Ah, New Zealand. What a spectacular place! Jagged mountain peaks. Crystal clear turquoise waters. Endless sandy beaches. Lush temperate rainforests. And thundering waterfalls.

I’ve just had the pleasure of spending a month there, and I was blown away.

Its landscapes are vast and unspoiled. And I’ve never been anywhere so clean. It markets itself as 100% pure – and I have to agree, it’s pristine!

Or at least, it was. Until I arrived.

Traveling with MS is never easy. No matter how well you plan it, it’s tiring. And I knew this trip would be especially taxing, with two long back-to-back flights and an ambitious itinerary. After a couple of weeks, it didn’t surprise me when my symptoms began to flare.

But this trip introduced me to a new travel partner – a consequence of MS that I hadn’t previously experienced and that I didn’t expect: bowel dysfunction.

As someone with bladder issues, I spend a lot of time in the bathroom. And one of the great things about New Zealand is that there are free public washrooms in almost every community, clearly marked with little blue signs. Once I realized this, it calmed me down. I didn’t stress as much about emptying my bladder, because I knew I could go at will.

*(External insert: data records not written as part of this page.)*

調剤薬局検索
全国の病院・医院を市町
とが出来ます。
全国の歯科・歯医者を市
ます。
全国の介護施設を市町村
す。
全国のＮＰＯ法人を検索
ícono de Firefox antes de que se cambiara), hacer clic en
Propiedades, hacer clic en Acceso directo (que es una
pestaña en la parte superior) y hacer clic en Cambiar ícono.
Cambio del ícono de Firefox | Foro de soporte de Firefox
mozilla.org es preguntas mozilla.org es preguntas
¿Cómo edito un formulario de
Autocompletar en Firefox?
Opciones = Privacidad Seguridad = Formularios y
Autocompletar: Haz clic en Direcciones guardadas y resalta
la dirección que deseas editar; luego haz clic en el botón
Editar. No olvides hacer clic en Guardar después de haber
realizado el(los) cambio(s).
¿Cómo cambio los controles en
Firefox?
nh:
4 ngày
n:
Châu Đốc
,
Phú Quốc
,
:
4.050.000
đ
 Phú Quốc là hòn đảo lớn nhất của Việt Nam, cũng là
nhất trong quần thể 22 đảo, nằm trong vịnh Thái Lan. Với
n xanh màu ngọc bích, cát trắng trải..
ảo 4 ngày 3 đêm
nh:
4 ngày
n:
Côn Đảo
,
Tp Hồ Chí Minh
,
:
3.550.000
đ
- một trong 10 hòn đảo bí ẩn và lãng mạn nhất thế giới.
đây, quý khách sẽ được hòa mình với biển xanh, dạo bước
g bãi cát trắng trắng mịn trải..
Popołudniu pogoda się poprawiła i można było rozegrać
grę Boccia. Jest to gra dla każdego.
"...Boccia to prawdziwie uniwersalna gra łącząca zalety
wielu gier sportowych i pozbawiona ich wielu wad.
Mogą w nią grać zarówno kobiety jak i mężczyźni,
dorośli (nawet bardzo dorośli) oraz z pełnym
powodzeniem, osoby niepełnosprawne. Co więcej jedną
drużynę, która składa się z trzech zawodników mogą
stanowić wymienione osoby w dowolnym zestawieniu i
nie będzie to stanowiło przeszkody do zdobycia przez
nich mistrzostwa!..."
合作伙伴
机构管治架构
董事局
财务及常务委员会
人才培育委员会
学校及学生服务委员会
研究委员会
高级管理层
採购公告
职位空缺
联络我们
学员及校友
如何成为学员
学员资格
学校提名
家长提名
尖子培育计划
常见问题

“Isn’t this FANTASTIC?!!!!!” I exclaimed to my husband, over and over again. He thought it was really funny that I was raving more about the washrooms than I was about the sights.

Then I was hit by the sudden urge to poop. And we weren’t laughing anymore.

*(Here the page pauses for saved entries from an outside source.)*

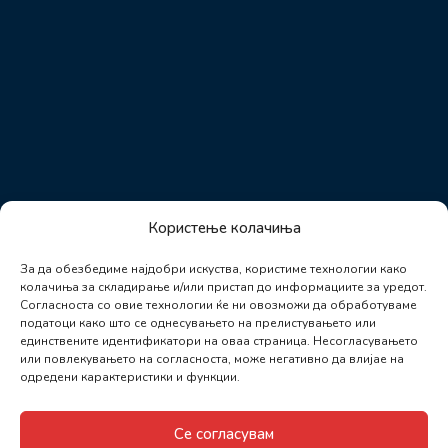
Користење колачиња
За да обезбедиме најдобри искуства, користиме технологии како
колачиња за складирање и/или пристап до информациите за уредот.
Согласноста со овие технологии ќе ни овозможи да обработуваме
податоци како што се однесувањето на прелистувањето или
единствените идентификатори на оваа страница. Несогласувањето
или повлекувањето на согласноста, може негативно да влијае на
одредени карактеристики и функции.
Се согласувам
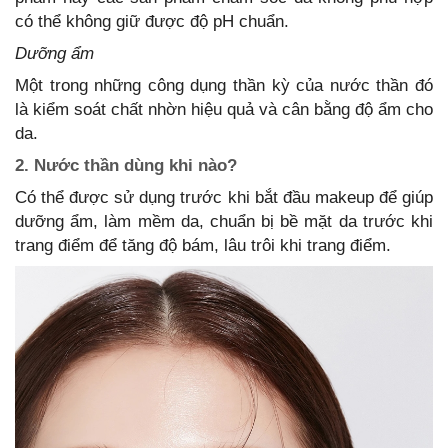
có thể không giữ được độ pH chuẩn.
Dưỡng ẩm
Một trong những công dụng thần kỳ của nước thần đó
là kiểm soát chất nhờn hiệu quả và cân bằng độ ẩm cho
da.
2. Nước thần dùng khi nào?
Có thể được sử dụng trước khi bắt đầu makeup để giúp
dưỡng ẩm, làm mềm da, chuẩn bị bề mặt da trước khi
trang điểm để tăng độ bám, lâu trôi khi trang điểm.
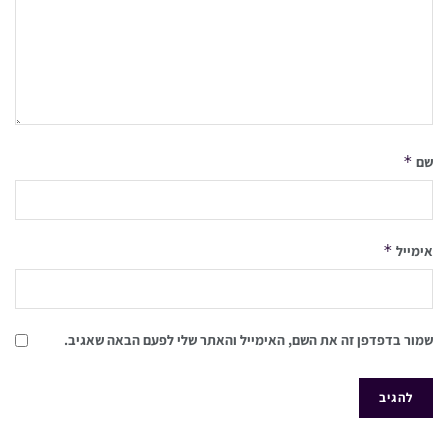
*
שם
*
אימייל
שמור בדפדפן זה את השם, האימייל והאתר שלי לפעם הבאה שאגיב.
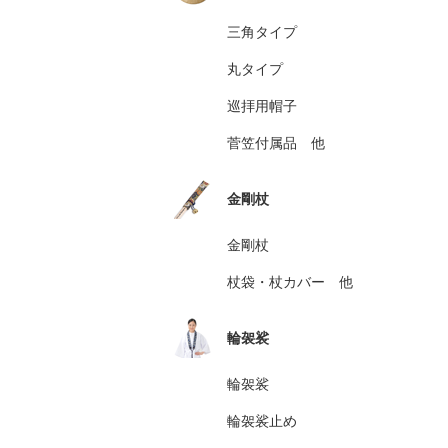
三角タイプ
丸タイプ
巡拝用帽子
菅笠付属品 他
金剛杖
金剛杖
杖袋・杖カバー 他
輪袈裟
輪袈裟
輪袈裟止め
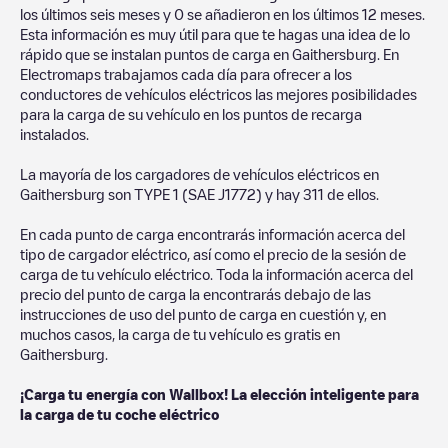
los últimos seis meses y
0
se añadieron en los últimos 12 meses.
Esta información es muy útil para que te hagas una idea de lo
rápido que se instalan puntos de carga en
Gaithersburg
. En
Electromaps trabajamos cada día para ofrecer a los
conductores de vehículos eléctricos las mejores posibilidades
para la carga de su vehículo en los puntos de recarga
instalados.
La mayoría de los cargadores de vehículos eléctricos en
Gaithersburg
son
TYPE 1 (SAE J1772)
y hay
311
de ellos.
En cada punto de carga encontrarás información acerca del
tipo de cargador eléctrico, así como el precio de la sesión de
carga de tu vehículo eléctrico. Toda la información acerca del
precio del punto de carga la encontrarás debajo de las
instrucciones de uso del punto de carga en cuestión y, en
muchos casos, la carga de tu vehículo es gratis en
Gaithersburg
.
¡Carga tu energía con Wallbox! La elección inteligente para
la carga de tu coche eléctrico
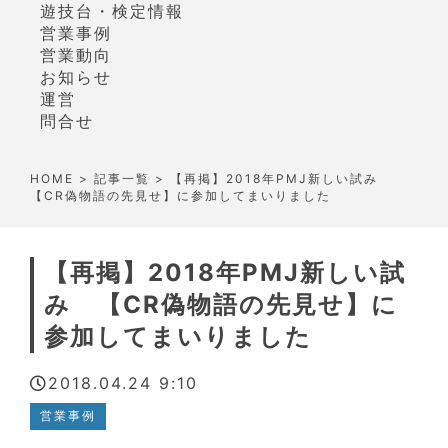
遊技台・検定情報
営業事例
営業動向
お知らせ
運営
問合せ
HOME
>
記事一覧
> 【再掲】2018年PMJ新しい試み
【CR偽物語の先見せ】に参加してまいりました
【再掲】2018年PMJ新しい試
み 【CR偽物語の先見せ】に
参加してまいりました
2018.04.24 9:10
営業事例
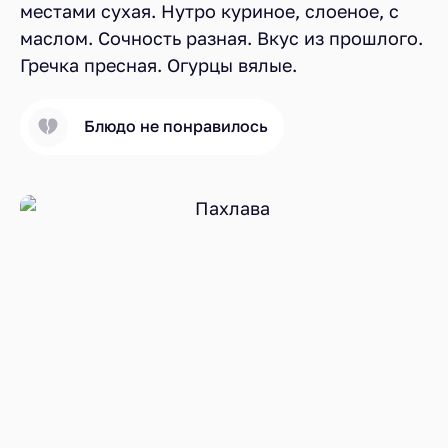
местами сухая. Нутро куриное, слоеное, с
маслом. Сочность разная. Вкус из прошлого.
Гречка пресная. Огурцы вялые.
Блюдо не понравилось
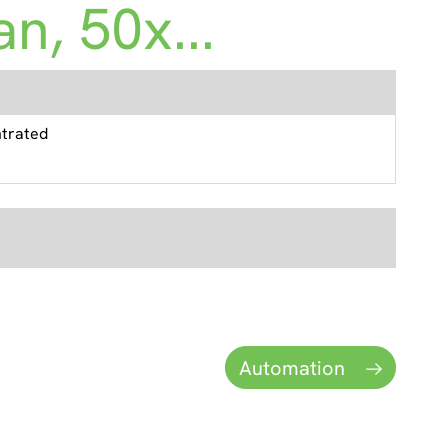
n, 50x...
ntrated
Automation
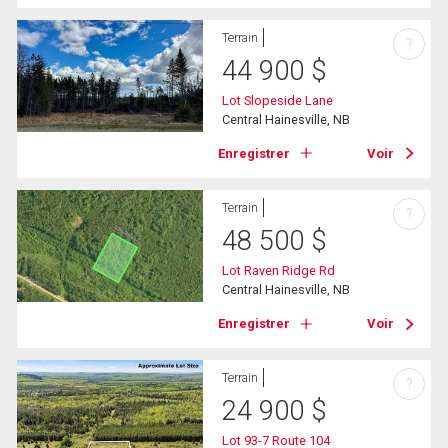
Terrain
?
44 900
$
Lot Slopeside Lane
Central Hainesville, NB
Enregistrer
Voir
Terrain
?
48 500
$
Lot Raven Ridge Rd
Central Hainesville, NB
Enregistrer
Voir
Terrain
?
24 900
$
Lot 93-7 Route 104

I clenched my butt cheeks together, but I wasn’t too worried, as I knew there’d be a washroom in the very next town.

Except, this time, there wasn’t. And that’s when the shit hit the fan.

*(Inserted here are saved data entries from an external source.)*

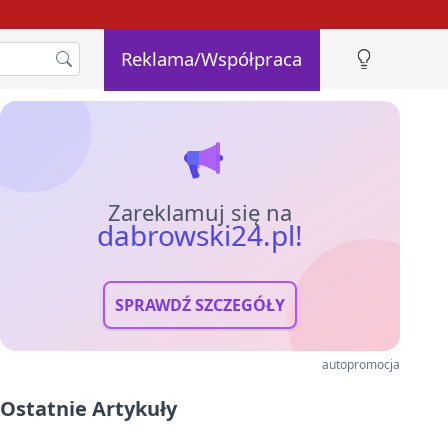
Reklama/Współpraca
Zareklamuj się na
dabrowski24.pl!
SPRAWDŹ SZCZEGÓŁY
autopromocja
Ostatnie Artykuły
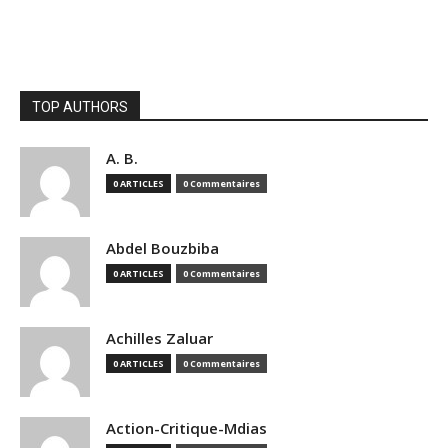
TOP AUTHORS
A. B.
0 ARTICLES
0 Commentaires
Abdel Bouzbiba
0 ARTICLES
0 Commentaires
Achilles Zaluar
0 ARTICLES
0 Commentaires
Action-Critique-Mdias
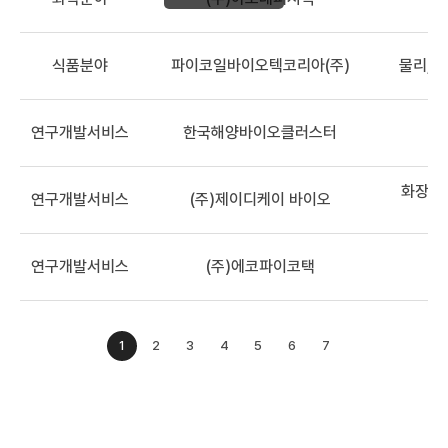
식품분야
파이코일바이오텍코리아(주)
물리, 
연구개발서비스
한국해양바이오클러스터
화장품,
연구개발서비스
(주)제이디케이 바이오
연구개발서비스
(주)에코파이코택
1
2
3
4
5
6
7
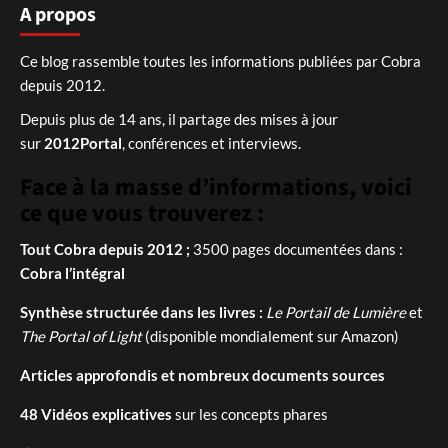
A propos
Ce blog rassemble toutes les informations publiées par Cobra
depuis 2012.
Depuis plus de 14 ans, il partage des mises à jour
sur
2012Portal
, conférences et interviews.
Face à la masse d’informations, voici
ce que vous trouverez :
Tout Cobra depuis 2012 ;
3500 pages documentées dans :
Cobra l’intégral
Synthèse structurée dans les livres :
Le Portail de Lumière
et
The Portal of Light
(disponible mondialement sur Amazon)
Articles approfondis et nombreux documents sources
48 Vidéos explicatives
sur les concepts phares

“OMG!!! I’ve REALLY got to go! We’ve GOT to find a place to stop!”

I frantically searched the roadside for a concealed spot to do my business, and finally spied some bushes in a scenic reserve. I was hoping for more cover, but that would do!

When we turned off the road, we noticed there was an outhouse in the parking lot about 150 metres away, and my husband logically steered us towards it. But I knew I wasn’t going to make it.

“STOP the car! STOP the car!” I hollered, throwing the car door open and running for the bushes, where I frantically dropped my drawers and squatted. Ah, sweet relief! It was like that food-poisoning scene in the movie, The Bridesmaids, where Lillian resigns herself to pooping in the street – except I wasn’t surrounded by lace and tulle.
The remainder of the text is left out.